AIM OF THE TASK = Search the records for the word "Methodist" and copy every line in which it occurs.

AVAILABLE DATA =
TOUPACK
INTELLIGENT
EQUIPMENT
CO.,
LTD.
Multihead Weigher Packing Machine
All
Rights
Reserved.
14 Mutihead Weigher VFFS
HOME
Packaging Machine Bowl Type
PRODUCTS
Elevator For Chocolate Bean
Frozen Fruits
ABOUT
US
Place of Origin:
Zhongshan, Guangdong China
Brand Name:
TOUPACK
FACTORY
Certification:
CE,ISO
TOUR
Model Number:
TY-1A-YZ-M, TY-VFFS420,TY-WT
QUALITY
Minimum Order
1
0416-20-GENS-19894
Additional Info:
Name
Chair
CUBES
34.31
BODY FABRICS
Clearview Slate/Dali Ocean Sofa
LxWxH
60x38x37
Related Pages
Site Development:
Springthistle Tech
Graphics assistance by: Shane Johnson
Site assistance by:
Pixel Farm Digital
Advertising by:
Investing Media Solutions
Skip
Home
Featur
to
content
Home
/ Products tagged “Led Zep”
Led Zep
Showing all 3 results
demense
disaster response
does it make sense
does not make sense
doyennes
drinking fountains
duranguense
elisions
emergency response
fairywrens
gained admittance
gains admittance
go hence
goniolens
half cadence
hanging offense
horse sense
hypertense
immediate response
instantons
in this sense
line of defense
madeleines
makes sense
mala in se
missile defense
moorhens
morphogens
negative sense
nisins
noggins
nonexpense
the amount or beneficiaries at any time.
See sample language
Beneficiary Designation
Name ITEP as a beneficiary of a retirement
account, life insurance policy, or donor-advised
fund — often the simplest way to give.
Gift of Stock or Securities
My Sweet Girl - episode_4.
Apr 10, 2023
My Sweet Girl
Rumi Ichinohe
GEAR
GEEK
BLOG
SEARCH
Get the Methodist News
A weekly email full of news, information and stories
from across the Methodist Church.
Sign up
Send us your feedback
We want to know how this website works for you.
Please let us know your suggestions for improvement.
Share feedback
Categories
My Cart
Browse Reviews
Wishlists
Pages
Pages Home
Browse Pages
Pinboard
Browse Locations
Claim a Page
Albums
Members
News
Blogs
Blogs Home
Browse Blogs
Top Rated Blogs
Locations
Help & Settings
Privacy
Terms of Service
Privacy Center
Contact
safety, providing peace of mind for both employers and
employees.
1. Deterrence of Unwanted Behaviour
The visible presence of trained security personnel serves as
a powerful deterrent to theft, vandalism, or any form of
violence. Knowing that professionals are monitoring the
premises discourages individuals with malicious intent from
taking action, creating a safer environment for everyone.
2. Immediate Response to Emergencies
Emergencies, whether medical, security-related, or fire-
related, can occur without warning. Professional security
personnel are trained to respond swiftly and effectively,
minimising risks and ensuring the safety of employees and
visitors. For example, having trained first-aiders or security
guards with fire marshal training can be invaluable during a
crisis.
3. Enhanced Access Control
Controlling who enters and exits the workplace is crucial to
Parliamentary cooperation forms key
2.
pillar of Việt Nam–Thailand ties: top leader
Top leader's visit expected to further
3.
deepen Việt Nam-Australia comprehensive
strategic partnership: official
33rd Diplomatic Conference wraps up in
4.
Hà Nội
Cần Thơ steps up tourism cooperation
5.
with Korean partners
==
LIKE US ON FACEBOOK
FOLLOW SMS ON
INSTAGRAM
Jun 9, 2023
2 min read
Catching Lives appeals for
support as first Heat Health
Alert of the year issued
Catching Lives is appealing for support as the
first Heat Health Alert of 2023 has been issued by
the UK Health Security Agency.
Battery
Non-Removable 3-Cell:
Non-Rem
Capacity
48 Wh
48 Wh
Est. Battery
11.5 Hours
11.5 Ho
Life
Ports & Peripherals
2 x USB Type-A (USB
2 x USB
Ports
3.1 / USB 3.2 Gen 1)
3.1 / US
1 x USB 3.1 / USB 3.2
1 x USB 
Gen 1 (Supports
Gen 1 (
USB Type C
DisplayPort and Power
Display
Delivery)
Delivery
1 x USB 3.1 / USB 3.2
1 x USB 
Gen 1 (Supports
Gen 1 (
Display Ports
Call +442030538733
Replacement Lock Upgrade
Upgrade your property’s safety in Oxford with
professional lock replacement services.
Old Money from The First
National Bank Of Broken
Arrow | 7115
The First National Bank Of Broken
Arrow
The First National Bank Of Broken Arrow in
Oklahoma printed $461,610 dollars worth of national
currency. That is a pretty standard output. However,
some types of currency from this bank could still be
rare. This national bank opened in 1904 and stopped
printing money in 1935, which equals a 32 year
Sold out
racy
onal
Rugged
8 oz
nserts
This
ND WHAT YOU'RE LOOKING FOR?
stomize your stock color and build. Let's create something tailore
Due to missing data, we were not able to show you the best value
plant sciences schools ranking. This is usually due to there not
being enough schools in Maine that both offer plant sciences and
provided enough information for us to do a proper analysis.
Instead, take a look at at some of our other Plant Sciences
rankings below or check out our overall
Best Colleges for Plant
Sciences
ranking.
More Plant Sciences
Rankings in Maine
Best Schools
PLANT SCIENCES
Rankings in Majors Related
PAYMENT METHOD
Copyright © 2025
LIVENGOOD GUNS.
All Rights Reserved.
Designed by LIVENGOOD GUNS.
...
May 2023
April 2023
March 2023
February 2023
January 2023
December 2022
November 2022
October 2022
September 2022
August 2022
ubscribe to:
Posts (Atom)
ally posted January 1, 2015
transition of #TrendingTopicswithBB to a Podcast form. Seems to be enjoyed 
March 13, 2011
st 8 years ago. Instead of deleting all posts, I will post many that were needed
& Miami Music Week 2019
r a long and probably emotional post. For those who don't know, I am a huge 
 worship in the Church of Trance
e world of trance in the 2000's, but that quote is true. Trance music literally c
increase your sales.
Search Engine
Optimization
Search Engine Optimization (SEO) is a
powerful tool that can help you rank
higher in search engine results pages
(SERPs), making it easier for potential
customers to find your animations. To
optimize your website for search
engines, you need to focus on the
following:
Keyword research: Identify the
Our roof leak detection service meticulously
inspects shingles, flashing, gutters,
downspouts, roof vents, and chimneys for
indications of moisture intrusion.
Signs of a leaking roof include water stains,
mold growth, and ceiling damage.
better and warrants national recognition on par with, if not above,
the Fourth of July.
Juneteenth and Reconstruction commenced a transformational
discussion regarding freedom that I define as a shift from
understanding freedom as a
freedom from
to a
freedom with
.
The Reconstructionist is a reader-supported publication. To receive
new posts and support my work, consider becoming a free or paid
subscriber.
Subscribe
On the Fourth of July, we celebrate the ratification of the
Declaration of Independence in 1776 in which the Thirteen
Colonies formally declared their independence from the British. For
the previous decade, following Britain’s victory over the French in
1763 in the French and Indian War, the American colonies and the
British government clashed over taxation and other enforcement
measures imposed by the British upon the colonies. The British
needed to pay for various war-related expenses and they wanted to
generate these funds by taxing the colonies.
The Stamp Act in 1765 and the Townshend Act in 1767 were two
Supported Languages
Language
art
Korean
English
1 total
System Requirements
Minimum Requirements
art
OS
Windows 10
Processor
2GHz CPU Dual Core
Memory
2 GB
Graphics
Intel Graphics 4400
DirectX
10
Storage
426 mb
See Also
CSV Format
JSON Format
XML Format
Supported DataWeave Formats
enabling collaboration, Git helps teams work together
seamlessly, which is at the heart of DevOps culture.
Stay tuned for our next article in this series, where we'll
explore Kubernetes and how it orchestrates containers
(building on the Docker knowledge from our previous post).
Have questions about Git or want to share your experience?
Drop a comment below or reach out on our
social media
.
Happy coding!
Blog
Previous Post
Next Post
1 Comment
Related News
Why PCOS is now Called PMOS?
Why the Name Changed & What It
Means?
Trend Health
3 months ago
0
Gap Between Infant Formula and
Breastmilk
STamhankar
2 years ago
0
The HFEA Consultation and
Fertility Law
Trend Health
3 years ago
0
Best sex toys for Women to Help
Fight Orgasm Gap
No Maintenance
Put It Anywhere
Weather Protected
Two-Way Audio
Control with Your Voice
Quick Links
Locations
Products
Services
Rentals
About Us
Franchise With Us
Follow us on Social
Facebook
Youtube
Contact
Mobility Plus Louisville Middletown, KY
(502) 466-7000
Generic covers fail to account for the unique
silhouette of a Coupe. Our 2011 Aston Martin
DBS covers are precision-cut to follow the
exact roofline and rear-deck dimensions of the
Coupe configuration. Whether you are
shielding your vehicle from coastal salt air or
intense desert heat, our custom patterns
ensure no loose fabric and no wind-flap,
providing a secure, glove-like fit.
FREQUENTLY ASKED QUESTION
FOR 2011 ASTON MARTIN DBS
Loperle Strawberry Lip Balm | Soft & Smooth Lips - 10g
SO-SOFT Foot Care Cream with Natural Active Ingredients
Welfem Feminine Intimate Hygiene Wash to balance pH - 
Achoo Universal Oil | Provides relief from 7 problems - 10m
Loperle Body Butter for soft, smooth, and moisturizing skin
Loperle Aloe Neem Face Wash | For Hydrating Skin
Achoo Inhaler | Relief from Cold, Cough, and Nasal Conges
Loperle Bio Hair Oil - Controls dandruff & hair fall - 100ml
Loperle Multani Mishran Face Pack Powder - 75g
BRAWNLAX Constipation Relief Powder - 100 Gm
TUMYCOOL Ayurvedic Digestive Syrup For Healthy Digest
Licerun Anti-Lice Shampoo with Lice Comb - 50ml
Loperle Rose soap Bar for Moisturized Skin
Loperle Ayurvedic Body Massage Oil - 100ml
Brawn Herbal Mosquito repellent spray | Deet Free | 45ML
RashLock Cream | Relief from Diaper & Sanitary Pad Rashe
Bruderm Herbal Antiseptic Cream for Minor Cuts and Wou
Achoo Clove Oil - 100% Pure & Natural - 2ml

COMPLETED TASK =
Get the Methodist News
from across the Methodist Church.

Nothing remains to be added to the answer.